Welcome to Margie's Musings

Welcome to my BLOG! I write about whatever I want, mostly food and random stories I'm trying to write. I hope you enjoy it. In loving kindness....

Saturday, February 20, 2010

Greens Soup

Adapted this recipe from one in the Sacramento News and Review. It is the most wonderful color - it would be great for St.

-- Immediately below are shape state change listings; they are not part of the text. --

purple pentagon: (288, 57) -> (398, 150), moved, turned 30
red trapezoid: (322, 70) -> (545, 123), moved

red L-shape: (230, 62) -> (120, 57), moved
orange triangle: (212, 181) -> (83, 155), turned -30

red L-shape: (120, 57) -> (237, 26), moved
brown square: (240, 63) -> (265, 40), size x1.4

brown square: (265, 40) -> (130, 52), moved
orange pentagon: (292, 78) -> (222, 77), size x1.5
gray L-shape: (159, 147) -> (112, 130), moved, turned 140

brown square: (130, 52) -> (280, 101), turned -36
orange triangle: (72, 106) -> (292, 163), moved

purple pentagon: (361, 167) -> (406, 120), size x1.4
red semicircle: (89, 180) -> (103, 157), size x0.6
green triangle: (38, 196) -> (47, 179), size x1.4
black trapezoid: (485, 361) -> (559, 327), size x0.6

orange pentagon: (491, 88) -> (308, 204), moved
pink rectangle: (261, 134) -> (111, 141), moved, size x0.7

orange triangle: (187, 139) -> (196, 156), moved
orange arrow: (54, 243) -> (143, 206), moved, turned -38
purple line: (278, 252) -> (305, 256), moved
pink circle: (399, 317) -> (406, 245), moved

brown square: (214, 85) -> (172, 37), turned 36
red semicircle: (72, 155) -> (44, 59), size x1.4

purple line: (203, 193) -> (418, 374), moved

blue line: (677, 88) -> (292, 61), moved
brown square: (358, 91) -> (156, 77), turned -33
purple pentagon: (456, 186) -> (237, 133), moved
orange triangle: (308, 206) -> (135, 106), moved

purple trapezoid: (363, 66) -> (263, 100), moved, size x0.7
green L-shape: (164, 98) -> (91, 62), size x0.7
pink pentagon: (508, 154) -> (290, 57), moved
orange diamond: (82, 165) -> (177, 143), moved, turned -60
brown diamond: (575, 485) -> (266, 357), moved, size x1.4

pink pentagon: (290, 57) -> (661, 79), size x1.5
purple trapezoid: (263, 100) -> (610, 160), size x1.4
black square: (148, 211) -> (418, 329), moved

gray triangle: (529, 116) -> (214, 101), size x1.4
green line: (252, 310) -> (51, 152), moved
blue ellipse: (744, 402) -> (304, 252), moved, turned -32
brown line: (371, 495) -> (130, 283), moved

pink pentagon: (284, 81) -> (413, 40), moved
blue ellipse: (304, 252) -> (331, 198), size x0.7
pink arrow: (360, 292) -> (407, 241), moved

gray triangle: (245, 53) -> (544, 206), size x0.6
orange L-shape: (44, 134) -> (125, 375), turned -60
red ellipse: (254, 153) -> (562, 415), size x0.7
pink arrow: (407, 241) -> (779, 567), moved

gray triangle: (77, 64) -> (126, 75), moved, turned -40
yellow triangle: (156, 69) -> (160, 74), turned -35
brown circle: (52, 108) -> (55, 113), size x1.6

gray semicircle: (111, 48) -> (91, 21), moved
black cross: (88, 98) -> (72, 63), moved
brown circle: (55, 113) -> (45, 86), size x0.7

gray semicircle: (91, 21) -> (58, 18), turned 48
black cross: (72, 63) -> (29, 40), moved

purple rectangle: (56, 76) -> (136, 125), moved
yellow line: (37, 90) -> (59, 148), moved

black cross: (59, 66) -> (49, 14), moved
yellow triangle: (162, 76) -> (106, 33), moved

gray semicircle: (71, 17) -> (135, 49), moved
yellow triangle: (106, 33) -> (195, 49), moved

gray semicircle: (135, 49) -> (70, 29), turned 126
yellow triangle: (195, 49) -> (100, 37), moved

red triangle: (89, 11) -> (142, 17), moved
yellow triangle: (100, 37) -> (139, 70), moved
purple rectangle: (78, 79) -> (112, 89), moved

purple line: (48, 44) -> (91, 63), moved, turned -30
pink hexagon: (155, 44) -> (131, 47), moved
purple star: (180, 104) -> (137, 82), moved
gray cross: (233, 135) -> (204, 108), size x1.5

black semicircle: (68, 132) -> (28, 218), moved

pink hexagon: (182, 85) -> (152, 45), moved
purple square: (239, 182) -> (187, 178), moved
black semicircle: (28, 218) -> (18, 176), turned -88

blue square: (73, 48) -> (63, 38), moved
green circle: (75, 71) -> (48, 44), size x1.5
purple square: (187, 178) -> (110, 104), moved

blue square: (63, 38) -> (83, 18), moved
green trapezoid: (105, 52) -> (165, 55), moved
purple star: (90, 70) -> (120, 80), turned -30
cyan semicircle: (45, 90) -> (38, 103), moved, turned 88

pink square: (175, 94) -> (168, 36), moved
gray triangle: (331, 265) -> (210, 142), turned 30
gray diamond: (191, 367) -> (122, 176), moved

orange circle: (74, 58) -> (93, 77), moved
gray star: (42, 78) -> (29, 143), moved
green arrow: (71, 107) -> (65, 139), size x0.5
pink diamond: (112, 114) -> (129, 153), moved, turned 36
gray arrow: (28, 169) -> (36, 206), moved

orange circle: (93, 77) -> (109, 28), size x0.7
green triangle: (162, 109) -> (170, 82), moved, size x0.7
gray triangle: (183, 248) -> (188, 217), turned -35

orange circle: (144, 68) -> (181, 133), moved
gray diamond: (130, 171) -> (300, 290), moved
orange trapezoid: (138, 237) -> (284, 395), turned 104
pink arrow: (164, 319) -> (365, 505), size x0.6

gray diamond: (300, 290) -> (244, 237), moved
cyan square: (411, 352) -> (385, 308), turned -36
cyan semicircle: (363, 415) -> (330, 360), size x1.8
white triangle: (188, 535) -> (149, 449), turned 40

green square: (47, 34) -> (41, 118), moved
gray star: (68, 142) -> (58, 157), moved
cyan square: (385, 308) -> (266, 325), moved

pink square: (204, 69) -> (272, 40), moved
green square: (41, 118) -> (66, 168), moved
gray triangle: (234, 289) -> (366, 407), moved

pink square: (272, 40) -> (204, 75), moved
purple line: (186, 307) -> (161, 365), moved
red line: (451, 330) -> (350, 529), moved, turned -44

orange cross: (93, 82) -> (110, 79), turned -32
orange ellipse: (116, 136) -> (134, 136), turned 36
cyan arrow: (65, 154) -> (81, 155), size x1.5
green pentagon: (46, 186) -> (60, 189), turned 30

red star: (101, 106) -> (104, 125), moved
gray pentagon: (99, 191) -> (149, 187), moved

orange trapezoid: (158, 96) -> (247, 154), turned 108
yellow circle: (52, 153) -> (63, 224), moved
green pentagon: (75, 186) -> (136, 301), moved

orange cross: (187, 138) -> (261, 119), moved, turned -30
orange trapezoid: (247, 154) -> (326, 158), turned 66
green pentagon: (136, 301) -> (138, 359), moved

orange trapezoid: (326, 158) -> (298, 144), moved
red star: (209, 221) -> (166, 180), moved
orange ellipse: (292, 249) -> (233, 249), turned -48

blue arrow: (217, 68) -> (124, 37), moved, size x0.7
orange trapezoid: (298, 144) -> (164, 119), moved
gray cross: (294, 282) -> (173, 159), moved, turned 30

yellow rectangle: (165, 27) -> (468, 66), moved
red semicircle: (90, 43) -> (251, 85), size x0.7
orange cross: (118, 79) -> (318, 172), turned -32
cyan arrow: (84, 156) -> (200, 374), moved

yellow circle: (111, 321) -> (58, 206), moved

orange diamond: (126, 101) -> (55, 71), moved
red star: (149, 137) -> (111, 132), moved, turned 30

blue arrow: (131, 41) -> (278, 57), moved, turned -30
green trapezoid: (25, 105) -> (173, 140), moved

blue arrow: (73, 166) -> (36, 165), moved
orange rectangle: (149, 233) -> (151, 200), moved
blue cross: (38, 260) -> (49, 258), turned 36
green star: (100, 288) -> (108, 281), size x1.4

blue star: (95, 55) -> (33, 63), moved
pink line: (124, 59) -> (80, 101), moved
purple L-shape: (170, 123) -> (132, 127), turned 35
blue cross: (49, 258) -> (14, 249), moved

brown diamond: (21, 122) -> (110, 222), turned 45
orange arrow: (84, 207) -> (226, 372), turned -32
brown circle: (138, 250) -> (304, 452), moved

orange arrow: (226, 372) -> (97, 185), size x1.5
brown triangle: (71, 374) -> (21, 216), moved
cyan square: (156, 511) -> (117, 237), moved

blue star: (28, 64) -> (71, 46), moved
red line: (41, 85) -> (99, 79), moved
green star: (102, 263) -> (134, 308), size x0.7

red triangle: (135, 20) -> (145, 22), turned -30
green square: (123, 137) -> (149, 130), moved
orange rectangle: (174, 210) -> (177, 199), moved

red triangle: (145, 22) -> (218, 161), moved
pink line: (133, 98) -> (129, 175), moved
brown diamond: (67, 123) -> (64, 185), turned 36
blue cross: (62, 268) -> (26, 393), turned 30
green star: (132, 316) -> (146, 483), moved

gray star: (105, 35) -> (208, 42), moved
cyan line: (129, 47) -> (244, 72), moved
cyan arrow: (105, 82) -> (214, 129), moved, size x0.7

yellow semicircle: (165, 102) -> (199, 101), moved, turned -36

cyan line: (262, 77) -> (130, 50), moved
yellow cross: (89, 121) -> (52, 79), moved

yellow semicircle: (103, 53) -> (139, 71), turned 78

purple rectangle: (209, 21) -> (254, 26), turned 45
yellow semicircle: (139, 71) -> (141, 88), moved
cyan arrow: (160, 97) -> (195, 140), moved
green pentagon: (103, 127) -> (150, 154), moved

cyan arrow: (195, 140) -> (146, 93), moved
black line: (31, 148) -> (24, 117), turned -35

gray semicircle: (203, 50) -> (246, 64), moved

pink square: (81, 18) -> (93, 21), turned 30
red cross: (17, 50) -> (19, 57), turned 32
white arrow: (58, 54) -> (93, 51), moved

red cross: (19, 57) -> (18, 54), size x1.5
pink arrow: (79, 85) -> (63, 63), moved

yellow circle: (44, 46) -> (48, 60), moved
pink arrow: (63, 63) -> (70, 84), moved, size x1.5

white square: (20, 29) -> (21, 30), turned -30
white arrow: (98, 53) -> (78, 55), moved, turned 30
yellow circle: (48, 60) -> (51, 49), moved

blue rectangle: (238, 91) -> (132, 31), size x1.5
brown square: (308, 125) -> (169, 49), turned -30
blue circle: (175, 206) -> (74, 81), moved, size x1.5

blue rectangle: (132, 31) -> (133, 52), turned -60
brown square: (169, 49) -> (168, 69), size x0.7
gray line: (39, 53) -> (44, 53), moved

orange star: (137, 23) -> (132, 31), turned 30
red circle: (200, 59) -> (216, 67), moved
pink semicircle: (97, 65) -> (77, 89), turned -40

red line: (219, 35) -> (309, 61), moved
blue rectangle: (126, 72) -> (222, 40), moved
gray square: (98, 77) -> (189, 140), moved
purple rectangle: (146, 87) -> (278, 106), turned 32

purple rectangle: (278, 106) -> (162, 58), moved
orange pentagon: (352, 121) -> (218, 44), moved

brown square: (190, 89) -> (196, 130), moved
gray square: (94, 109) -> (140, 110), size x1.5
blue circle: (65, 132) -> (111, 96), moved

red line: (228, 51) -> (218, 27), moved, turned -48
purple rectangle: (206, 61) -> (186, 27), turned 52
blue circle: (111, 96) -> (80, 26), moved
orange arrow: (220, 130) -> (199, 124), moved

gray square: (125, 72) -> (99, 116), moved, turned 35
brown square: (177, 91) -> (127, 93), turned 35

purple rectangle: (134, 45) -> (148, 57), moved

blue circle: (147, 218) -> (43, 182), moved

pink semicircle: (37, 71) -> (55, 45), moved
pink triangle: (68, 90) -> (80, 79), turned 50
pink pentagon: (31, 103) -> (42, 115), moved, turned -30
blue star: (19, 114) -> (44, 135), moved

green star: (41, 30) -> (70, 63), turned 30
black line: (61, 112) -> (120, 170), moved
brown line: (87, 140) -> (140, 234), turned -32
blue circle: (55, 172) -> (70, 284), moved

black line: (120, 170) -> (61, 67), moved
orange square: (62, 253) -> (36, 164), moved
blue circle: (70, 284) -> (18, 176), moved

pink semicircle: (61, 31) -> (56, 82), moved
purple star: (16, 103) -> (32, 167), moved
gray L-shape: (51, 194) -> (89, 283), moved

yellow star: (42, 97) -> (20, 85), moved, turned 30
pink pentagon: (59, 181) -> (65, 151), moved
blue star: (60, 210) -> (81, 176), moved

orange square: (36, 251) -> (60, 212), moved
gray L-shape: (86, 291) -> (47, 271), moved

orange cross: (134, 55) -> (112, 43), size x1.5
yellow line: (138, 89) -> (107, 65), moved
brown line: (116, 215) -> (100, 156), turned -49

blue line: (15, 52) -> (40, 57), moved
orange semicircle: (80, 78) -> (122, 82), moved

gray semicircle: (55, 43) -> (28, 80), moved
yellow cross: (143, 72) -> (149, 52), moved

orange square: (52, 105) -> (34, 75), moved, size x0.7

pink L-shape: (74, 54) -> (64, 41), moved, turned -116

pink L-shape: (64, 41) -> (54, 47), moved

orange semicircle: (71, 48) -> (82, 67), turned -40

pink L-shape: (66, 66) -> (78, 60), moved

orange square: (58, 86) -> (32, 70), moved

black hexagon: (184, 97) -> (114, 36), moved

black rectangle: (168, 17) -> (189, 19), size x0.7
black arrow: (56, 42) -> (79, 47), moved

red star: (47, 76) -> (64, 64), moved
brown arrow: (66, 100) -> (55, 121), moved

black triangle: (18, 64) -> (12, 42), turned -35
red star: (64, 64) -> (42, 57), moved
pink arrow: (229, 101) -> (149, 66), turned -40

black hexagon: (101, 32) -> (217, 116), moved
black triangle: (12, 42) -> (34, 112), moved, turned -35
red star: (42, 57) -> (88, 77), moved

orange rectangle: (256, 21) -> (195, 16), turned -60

Patrick's Day!







Greens Soup

1 bunch dark greens (chard, kale, etc.)
2 T olive oil
1 onion, diced
1 clove garlic
1 large potato or several small potatoes, diced
6 cups soy milk (or whatever milk trips your trigger as my Mom would say)
1 t salt
1 bay leaf
1 bunch baby spinach
2 T sweet butter or skip if you want this to be vegan
nutmeg

Remove the stems from the greens and slice them. Drop into boiling water and cook one minute. Drain. If you use very young greens – you can skip this step. Saute onion in olive oil about 5 minutes. Add garlic and cook another minute. Add greens, potato, milk, salt, and bay leaf. Cook about half hour. Add spinach during the last 5 minutes. Remove bay leaf. Puree soup using your immersion blender. Add butter, if using, and nutmeg. Serve warm. Serves 4.

1 comment:

  1. Made this again last night and substituted pea greens for the spinach - yummie!